Environmental Studies

  
  • ENV 120 - Environmental Challenges and Responses

    1 credits (Fall)
    This course provides a substantive forum for discussions of current environmental issues among a small groups of students and faculty. Content varies. All students meet biweekly to hear an invited speaker present on a relevant topic or to engage in a environmental issue through an off-campus field trip. During intervening weeks students meet in a small group to discuss the previous week’s seminar and/or related readings.

    Prerequisite: Second-semester standing.
    S/D/F only
    Instructor: Sharpe, Staff
  
  • ENV 125 - Introduction to Earth Systems Science with Lab

    4 credits (Fall)
    Cross-listed as: SCI 125 . An introductory geology course that demonstrates that Earth systems (the atmosphere, hydrosphere, biosphere, and geosphere) are dynamically linked by internal and external physical, chemical, and biological processes. Using process-response models, we examine the structure and evolution of the Earth, how the rock record is used to decipher Earth’s past and predict its future, and societal issues centered on the environment, land use, resources (water, mineral, and energy), and natural hazards. Three lectures and one laboratory each week.

    Prerequisite: None.
    Instructor: Graham
  
  • ENV 145 - Nations and the Global Environment

    4 credits (Fall or Spring)
    Global environmental issues discussed from the perspective of how these problems relate to each student. Emphasis on the geological, biological, and human history of Earth: trends in global climate (including the greenhouse effect and ozone depletion), species diversity (including episodes of mass extinction), human demography, international energy policies, global distribution of resources (including famine, lifeboat “ethics,” and politics of “north vs. south”). Discussion of sustainable development of tropical forest, savanna, and marine ecosystems.
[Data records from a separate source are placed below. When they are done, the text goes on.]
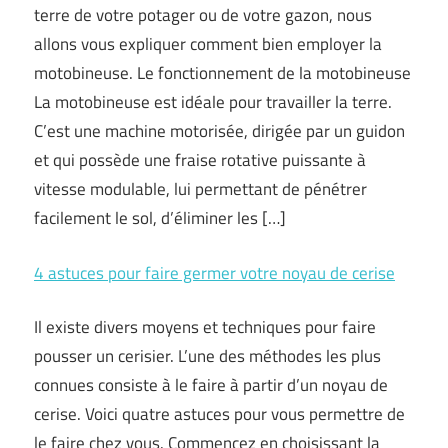
terre de votre potager ou de votre gazon, nous
allons vous expliquer comment bien employer la
motobineuse. Le fonctionnement de la motobineuse
La motobineuse est idéale pour travailler la terre.
C’est une machine motorisée, dirigée par un guidon
et qui possède une fraise rotative puissante à
vitesse modulable, lui permettant de pénétrer
facilement le sol, d’éliminer les […]
4 astuces pour faire germer votre noyau de cerise
Il existe divers moyens et techniques pour faire
pousser un cerisier. L’une des méthodes les plus
connues consiste à le faire à partir d’un noyau de
cerise. Voici quatre astuces pour vous permettre de
le faire chez vous. Commencez en choisissant la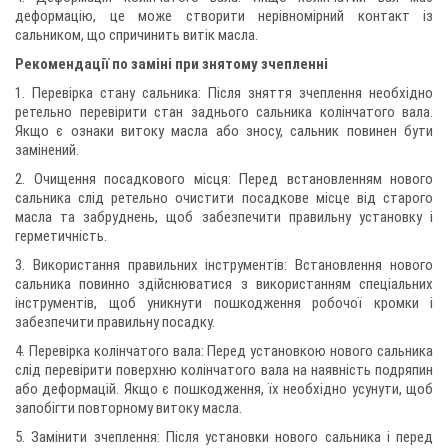
деформацію, це може створити нерівномірний контакт із
сальником, що спричинить витік масла.
Рекомендації по заміні при знятому зчепленні
1. Перевірка стану сальника: Після зняття зчеплення необхідно
ретельно перевірити стан заднього сальника колінчатого вала.
Якщо є ознаки витоку масла або зносу, сальник повинен бути
замінений.
2. Очищення посадкового місця: Перед встановленням нового
сальника слід ретельно очистити посадкове місце від старого
масла та забруднень, щоб забезпечити правильну установку і
герметичність.
3. Використання правильних інструментів: Встановлення нового
сальника повинно здійснюватися з використанням спеціальних
інструментів, щоб уникнути пошкодження робочої кромки і
забезпечити правильну посадку.
4. Перевірка колінчатого вала: Перед установкою нового сальника
слід перевірити поверхню колінчатого вала на наявність подряпин
або деформацій. Якщо є пошкодження, їх необхідно усунути, щоб
запобігти повторному витоку масла.
5. Замінити зчеплення: Після установки нового сальника і перед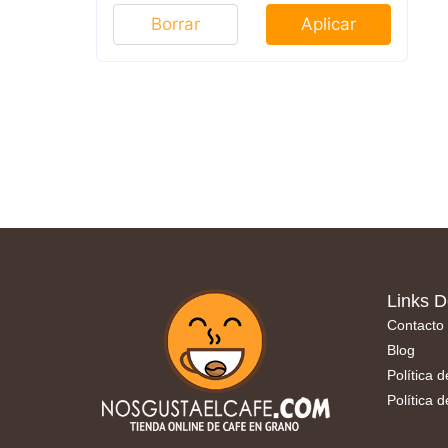
Borrar
Aplicar
Links D
Contacto
Blog
Política 
Política 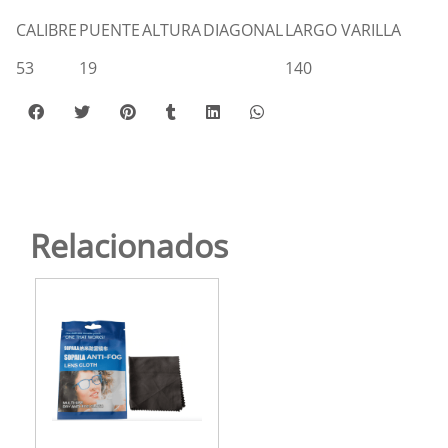
CALIBRE
PUENTE
ALTURA
DIAGONAL
LARGO VARILLA
53
19
140
Relacionados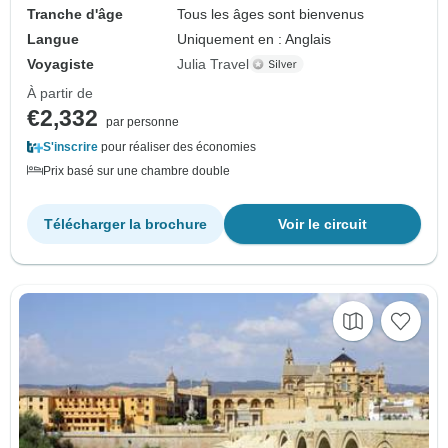
Tranche d'âge
Tous les âges sont bienvenus
Langue
Uniquement en : Anglais
Voyagiste
Julia Travel
À partir de
€2,332
par personne
S'inscrire
pour réaliser des économies
Prix basé sur une chambre double
Télécharger la brochure
Voir le circuit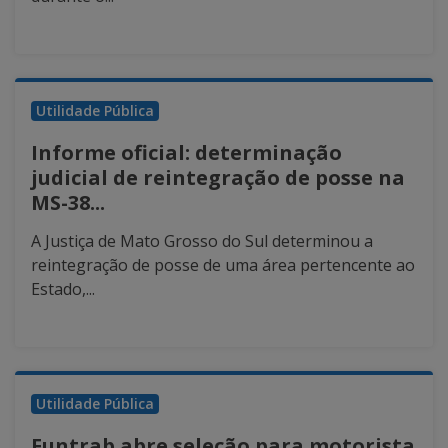
Utilidade Pública
Informe oficial: determinação
judicial de reintegração de posse na
MS-38...
A Justiça de Mato Grosso do Sul determinou a
reintegração de posse de uma área pertencente ao
Estado,...
Utilidade Pública
Funtrab abre seleção para motorista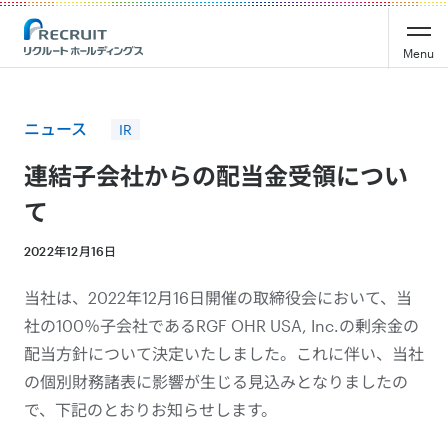
Recruit Holdings
Menu
ニュース
IR
連結子会社からの配当金受領につい
て
2022年12月16日
当社は、2022年12月16日開催の取締役会において、当
社の100％子会社であるRGF OHR USA, Inc.の剰余金の
配当方針について決定いたしました。これに伴い、当社
の個別財務諸表に影響が生じる見込みとなりましたの
で、下記のとおりお知らせします。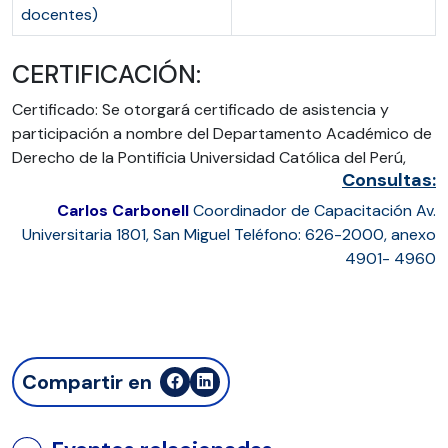
docentes)
CERTIFICACIÓN:
Certificado: Se otorgará certificado de asistencia y
participación a nombre del Departamento Académico de
Derecho de la Pontificia Universidad Católica del Perú,
Consultas:
Carlos Carbonell
Coordinador de Capacitación Av.
Universitaria 1801, San Miguel Teléfono: 626-2000, anexo
4901- 4960
Compartir en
Readings from texts and current literature.

    Prerequisite: None.
    Note: Not offered every year.
    Instructor: Campbell
  
  • ENV 240 - Environmental Chemistry

    4 credits (Spring)
    See CHM 240 .

  
  • ENV 251 - Water, Development and the Environment

    4 credits (Fall or Spring)
    See GDS 251 .

  
  • ENV 261 - Climate Change, Development and the Environment

    4 credits (Fall or Spring)
    See GDS 261 .

  
  • ENV 495 - Senior Seminar

    4 credits (Spring)
    An interdisciplinary senior seminar for students completing the concentration in Environmental Studies. For current course content please see the variable topic course listing below or search the online live schedule of courses.

    Prerequisite: Open to Junior and Senior Environmental Studies Concentrators.
    Instructor: Staff

European Studies

  
  • ESC 297 - Guided Reading Project

    2 credits (Fall or Spring)
    To be taken in the semester preceding that in which the student will take the 397 course, this project is designed as preparation for Senior Independent Study. The student may request to work with any instructor currently teaching in the program who will also be teaching on the Grinnell campus during the following semester.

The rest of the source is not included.